Airdrie and Shotts MSP Alex Neil has welcomed the positive comments made by both The Wall Street Journal and a top Scottish executive at Lloyds Banking Group on the Independence Referendum.
The Wall Street Journal points out that Scotland pays more in taxes to the UK Treasury than it receives in expenditure.
According to the Wall Street Journal’s Market Watch website: “There is now little dispute that Scotland on its own can be a viable economy.”
And continues: "The claim that a penurious Scotland is a subsidy junkie has already been proved a myth."
Philip Grant, chairman of the Scottish executive committee, told the Scottish Parliament's Finance Committee: "Scotland has great strengths, great national opportunities and great talent and strength in its universities sector. For people to be more aware of the brand of Scotland and the capability that we have, and the opportunities, I think, is no bad thing in a global market."
Welcoming these reports, Alex Neil MSP said:
"This is a welcome and positive contribution to the independence debate which also recognises all of Scotland's strengths.

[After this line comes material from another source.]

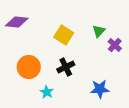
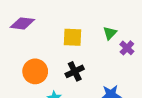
yellow square: (64, 35) -> (73, 37), turned -30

“It is important for people in Airdrie & Shotts and across Scotland to have access to the facts for the referendum debate and these high profile public figures have contributed in a positive way.
“These reports follow news that the majority of North Sea oil companies, which make up fifteen percent of Scotland’s tax take, are unconcerned by the results of the independence referendum.
“I encourage the people here in my constituency of Airdrie and Shotts, as well as all people of Scotland, to have their say in this referendum.”
• Scotland continues to be in a stronger budget position than the UK as a whole, contributing 9.6% of UK and public sector revenue while receiving 9.3% of total UK public sector expenditure, including a per capita share of UK debt interest payments. Scotland’s population is 8.4% of the UK total.
• In cash terms in 2010/11, the relative difference in Scotland and the UK’s fiscal positions was equivalent to £2.7bn. This is equivalent to £510 for every man, woman and child in Scotland.
• In December, the Social Attitudes Survey found that 65% of those questioned would support independence on the basis that they would be £500 better off with a higher standard of living.